* **Dataset records**
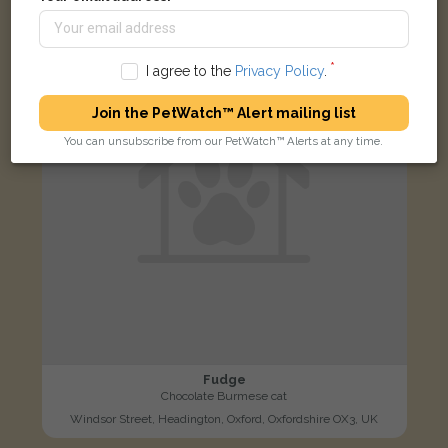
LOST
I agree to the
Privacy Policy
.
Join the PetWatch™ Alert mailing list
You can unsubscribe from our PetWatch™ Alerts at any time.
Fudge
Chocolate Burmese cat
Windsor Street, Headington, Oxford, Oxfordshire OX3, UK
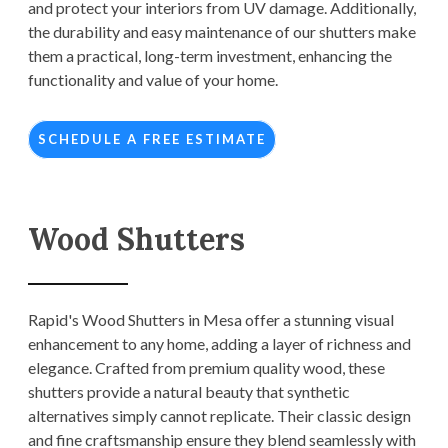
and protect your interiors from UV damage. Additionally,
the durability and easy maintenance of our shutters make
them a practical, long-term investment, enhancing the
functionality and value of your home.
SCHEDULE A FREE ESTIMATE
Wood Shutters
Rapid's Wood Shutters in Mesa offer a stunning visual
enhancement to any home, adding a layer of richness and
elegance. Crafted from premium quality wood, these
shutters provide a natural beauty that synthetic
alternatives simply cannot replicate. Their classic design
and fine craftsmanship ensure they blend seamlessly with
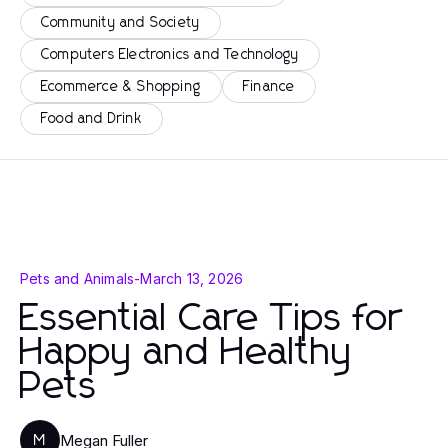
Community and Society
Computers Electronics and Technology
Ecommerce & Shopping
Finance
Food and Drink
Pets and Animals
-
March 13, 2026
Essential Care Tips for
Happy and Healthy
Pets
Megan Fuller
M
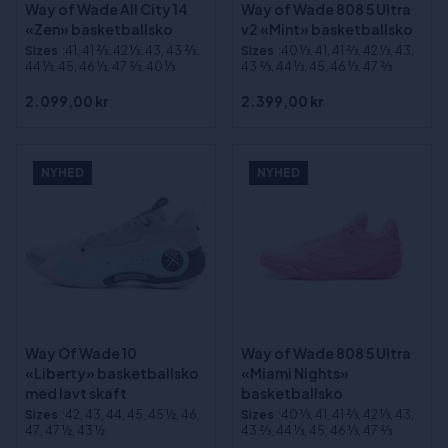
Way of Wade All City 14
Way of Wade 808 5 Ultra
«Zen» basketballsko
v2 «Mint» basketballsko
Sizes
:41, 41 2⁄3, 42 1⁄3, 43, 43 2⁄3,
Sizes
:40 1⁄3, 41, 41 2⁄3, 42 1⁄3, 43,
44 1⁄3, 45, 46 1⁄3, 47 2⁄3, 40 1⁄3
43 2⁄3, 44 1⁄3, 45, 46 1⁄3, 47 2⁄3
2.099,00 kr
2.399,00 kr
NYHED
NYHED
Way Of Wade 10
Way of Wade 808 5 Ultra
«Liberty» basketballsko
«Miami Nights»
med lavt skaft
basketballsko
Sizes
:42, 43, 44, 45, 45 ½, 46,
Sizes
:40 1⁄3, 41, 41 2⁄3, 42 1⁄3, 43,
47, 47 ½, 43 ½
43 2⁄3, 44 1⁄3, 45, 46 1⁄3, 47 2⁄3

* **Task item**
Could you transcribe the material above exactly, keeping every picture out?

* **Output**
LOST
I agree to the
Privacy Policy
.
Join the PetWatch™ Alert mailing list
You can unsubscribe from our PetWatch™ Alerts at any time.
Fudge
Chocolate Burmese cat
Windsor Street, Headington, Oxford, Oxfordshire OX3, UK
and protect your interiors from UV damage. Additionally,
the durability and easy maintenance of our shutters make
them a practical, long-term investment, enhancing the
functionality and value of your home.
SCHEDULE A FREE ESTIMATE
Wood Shutters
Rapid's Wood Shutters in Mesa offer a stunning visual
enhancement to any home, adding a layer of richness and
elegance. Crafted from premium quality wood, these
shutters provide a natural beauty that synthetic
alternatives simply cannot replicate. Their classic design
and fine craftsmanship ensure they blend seamlessly with
Community and Society
Computers Electronics and Technology
Ecommerce & Shopping
Finance
Food and Drink
Pets and Animals
-
March 13, 2026
Essential Care Tips for
Happy and Healthy
Pets
Megan Fuller
M
Way of Wade All City 14
Way of Wade 808 5 Ultra
«Zen» basketballsko
v2 «Mint» basketballsko
Sizes
:41, 41 2⁄3, 42 1⁄3, 43, 43 2⁄3,
Sizes
:40 1⁄3, 41, 41 2⁄3, 42 1⁄3, 43,
44 1⁄3, 45, 46 1⁄3, 47 2⁄3, 40 1⁄3
43 2⁄3, 44 1⁄3, 45, 46 1⁄3, 47 2⁄3
2.099,00 kr
2.399,00 kr
NYHED
NYHED
Way Of Wade 10
Way of Wade 808 5 Ultra
«Liberty» basketballsko
«Miami Nights»
med lavt skaft
basketballsko
Sizes
:42, 43, 44, 45, 45 ½, 46,
Sizes
:40 1⁄3, 41, 41 2⁄3, 42 1⁄3, 43,
47, 47 ½, 43 ½
43 2⁄3, 44 1⁄3, 45, 46 1⁄3, 47 2⁄3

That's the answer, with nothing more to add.